Hmm, that’s not a very Politically Correct name for a page, now is it?
My favorite new bug that I found (or rather, had pointed out to me) at DevCon has to do with “dummy pages”. Landy Wang, the guy who seems to own the memory manager these days, pulled together a group of people after his most excellent talk about the future directions of MM. I wish I could give out details, but they’re most certainly NDA material. For me, it was easily the best presentation of the event. Anyway, after the presentation, Landy described a very interesting bug that has just been discovered at Microsoft concerning these dummy pages, and he gave me explicit permission to talk about it. As if I’d refuse. 🙂
A little background: when MM wants to bring in a page off of disk due to a page fault, it issues an I/O request and brings it in. No big deal there. But if you have a row of four pages like this (x = paged out, v = valid):
MM will try to bring in both missing pages at once, because it is more efficient to issue one big I/O request than lots of little ones. Still not complicated. The fun happens when you have this:
If the first missing page takes a fault, MM would like to bring in the third one with it. BUT – if the middle page is dirty, it cannot be paged in from disk without destroying data. The solution MM uses to avoid the performance hit is to substitute the valid (dirty) page in the middle with a dummy page. The dummy page is a sacrificial page of memory whose only purpose is to receive data from a large MM inpage request. It is then returned back to the bit bucket, and the net result is that pages 1 and 3 are updated, while page 2 remains untouched. Neat trick, eh?

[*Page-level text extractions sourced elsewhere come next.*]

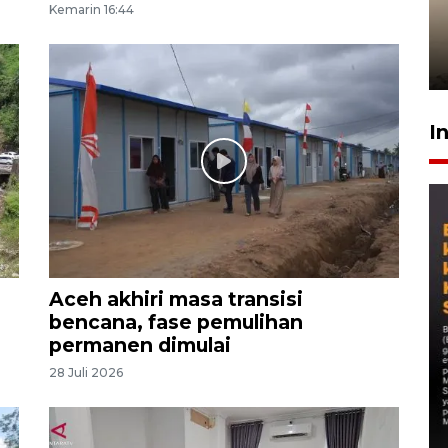
Kemarin 16:44
timnas Ramadhan Sananta
kembali asah naluri
9 Juli 2026
I
Aceh akhiri masa transisi
bencana, fase pemulihan
permanen dimulai
28 Juli 2026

There is a big problem here for drivers that are in the paging path: their dummy page data could become invalid at any point, changed out from under them by another read (or ostensibly something else entirely). This means that if drivers have to depend on a consistent copy of the data (crypto drivers, compression drivers, etc.), they must double-buffer the read.
The fun part about this bug is that it has apparently been in the code since Windows XP, five-ish years ago. Microsoft seems to have just discovered this problem in the last two months, though, because Longhorn has changed an aspect of how dummy pages are used. In Longhorn, there is a very high probability that your dummy page will get scribbled on while you think you have control of it.
The moral of the story is that you have to treat read data in a similar way to write data – it can change out from under you at any time, so if you need a consistent view of the bits, you had better make a copy. Incidentally, this whole dummy page mechanism works on the write path as well, but that doesn’t matter as much since most people expect this sort of weirdness on the write path. Or if not, they should. 🙂
So: go out and fix your drivers, and now. They are probably crashing on most current Microsoft OSes, and they will almost certainly crash in Longhorn.